Assignment 4 (UNQ_C21) approximate_knn - Inconsistent data type for new_id (int vs. ndarray)

I’ve encountered an issue in the Week 4 assignment notebook within the approximate_knn function (Cell 126, UNQ_C21) that appears to stem from inconsistent test data.

When running the test cell (Cell 128, UNQ_C22), the approximate_knn function fails with an error related to the new_id variable.

To debug, I added print(f'{type(new_id)}') inside the loop. This showed that new_ids_to_consider (which comes from id_table[hash_value]) contains a mix of data types:

<class ‘int’>
<class ‘int’>

<class ‘numpy.ndarray’>

This data inconsistency causes the error:

ValueError: The error occurs at if doc_id == new_id:.

  1. ValueError: The truth value of an array with more than one element is ambiguous. Use a.any() or a.all()
    
    

    This happens when doc_id (an int) is compared to a new_id that is a numpy.ndarray.

Is this data inconsistency in the id_tables intentional?

Thank you.

I did not encounter that problem in that assignment.

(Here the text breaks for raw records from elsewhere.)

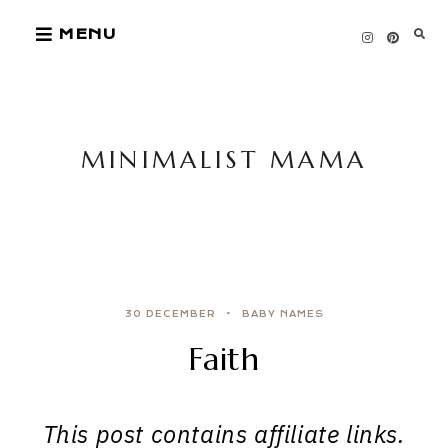
Skip
MENU
to
content
MINIMALIST MAMA
30 DECEMBER
BABY NAMES
Faith
This post contains affiliate links.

My guess is that there is some other bug in your earlier logic that is causing that issue.

I’m rerunning that assignment, but the training takes quite a while. I’ll respond with my version of the instrumentation when it finishes.

Yes, when I added your instrumentation, all the values are type int:

So the error you show must be caused by something going wrong in your earlier logic.

Update: also note that you filed this under NLP Course 3, but it is NLP Course 1. I’ve edited the title using the little “edit pencil” to fix the categorization.

Thanks for the reply! Sorry for using wrong labels here.

Now that I know for sure it’s on my side, I’ll double check my work.

Great! Let us know how it goes. One thing to note is that they gave us most of the code here, especially the part that manages all the complex input data structures. A first thing to check is that you didn’t mess with any of that given logic. You can get a clean copy and compare that code.